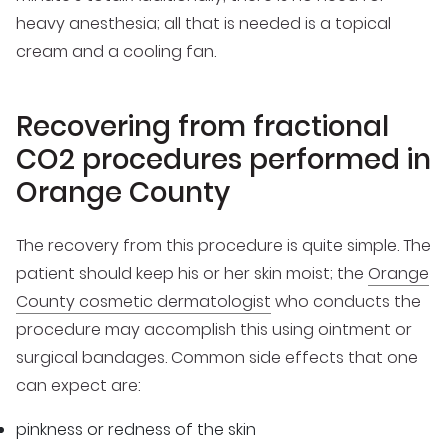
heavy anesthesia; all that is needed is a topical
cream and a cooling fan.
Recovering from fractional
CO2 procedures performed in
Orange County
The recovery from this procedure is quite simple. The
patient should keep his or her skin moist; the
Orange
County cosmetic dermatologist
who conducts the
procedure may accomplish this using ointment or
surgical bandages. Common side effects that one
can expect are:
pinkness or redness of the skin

══════

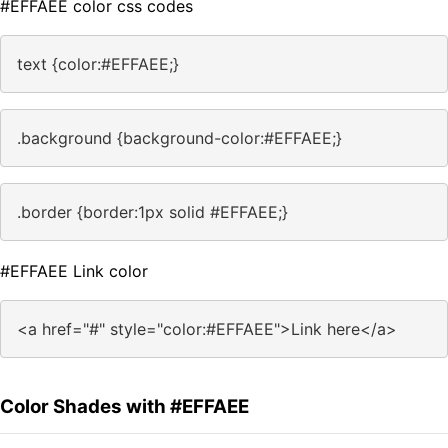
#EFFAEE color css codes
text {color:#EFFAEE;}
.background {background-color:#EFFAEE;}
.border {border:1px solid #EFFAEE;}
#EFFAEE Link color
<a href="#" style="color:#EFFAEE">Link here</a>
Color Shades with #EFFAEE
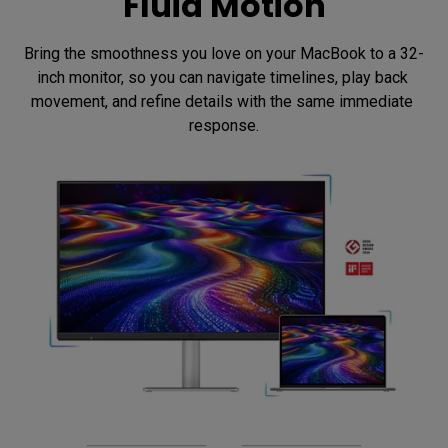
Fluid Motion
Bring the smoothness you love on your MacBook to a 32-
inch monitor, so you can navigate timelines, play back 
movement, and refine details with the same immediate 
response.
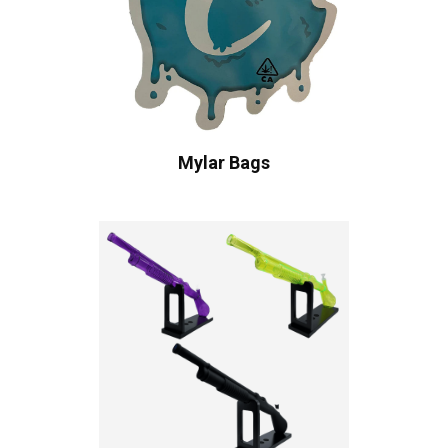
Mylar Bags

══════

Task objective:
Find all the lines containing "EFFAEE" in the material, then copy them.

The completed task:
#EFFAEE color css codes
text {color:#EFFAEE;}
.background {background-color:#EFFAEE;}
.border {border:1px solid #EFFAEE;}
#EFFAEE Link color
<a href="#" style="color:#EFFAEE">Link here</a>
Color Shades with #EFFAEE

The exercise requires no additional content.